Problem to solve:
Give the number of lines below that hold "funzione", and only that.

Exercise data:

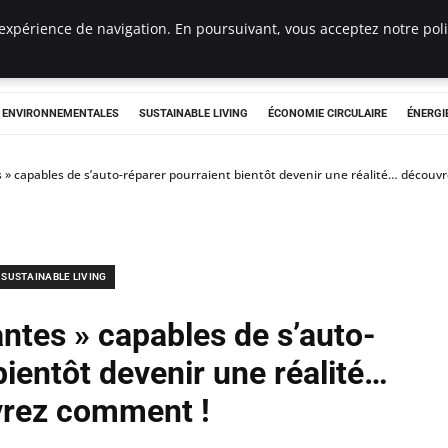
expérience de navigation. En poursuivant, vous acceptez notre polit
tryclub.com
S ENVIRONNEMENTALES
SUSTAINABLE LIVING
ÉCONOMIE CIRCULAIRE
ÉNERGI
 » capables de s’auto-réparer pourraient bientôt devenir une réalité… découv
SUSTAINABLE LIVING
ntes » capables de s’auto-
bientôt devenir une réalité…
rez comment !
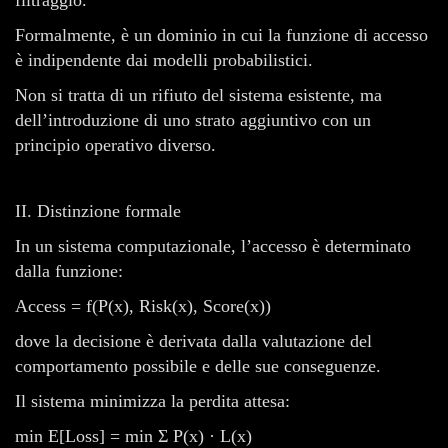
Formalmente, è un dominio in cui la funzione di accesso
è indipendente dai modelli probabilistici.
Non si tratta di un rifiuto del sistema esistente, ma
dell’introduzione di uno strato aggiuntivo con un
principio operativo diverso.
II. Distinzione formale
In un sistema computazionale, l’accesso è determinato
dalla funzione:
Access = f(P(x), Risk(x), Score(x))
dove la decisione è derivata dalla valutazione del
comportamento possibile e delle sue conseguenze.
Il sistema minimizza la perdita attesa:
min E[Loss] = min Σ P(x) · L(x)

Written answer:
2